**About this task:**
In the listing below, locate the line that contains "Сливы курсов: как к" and the line that contains "Дорамы с сильным ж". Restate word for word those two lines and every line between them, and nothing else.

**Data extracts:**

******

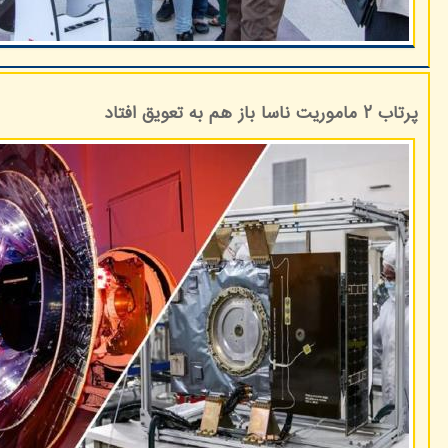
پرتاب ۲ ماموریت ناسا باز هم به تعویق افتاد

******

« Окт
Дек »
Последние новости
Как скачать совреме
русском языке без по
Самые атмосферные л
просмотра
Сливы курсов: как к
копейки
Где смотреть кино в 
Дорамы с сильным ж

******

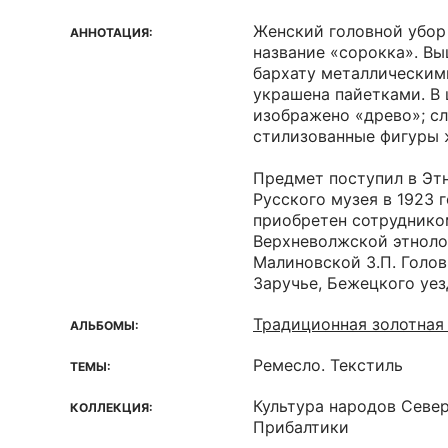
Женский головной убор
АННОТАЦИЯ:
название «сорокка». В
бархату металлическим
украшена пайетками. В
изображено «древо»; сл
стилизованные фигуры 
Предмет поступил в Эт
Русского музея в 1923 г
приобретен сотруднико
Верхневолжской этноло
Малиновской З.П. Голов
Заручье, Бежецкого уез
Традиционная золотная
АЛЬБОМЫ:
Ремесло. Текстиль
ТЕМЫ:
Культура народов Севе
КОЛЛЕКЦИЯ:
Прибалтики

******

**Expected answer:**
Сливы курсов: как к
копейки
Где смотреть кино в 
Дорамы с сильным ж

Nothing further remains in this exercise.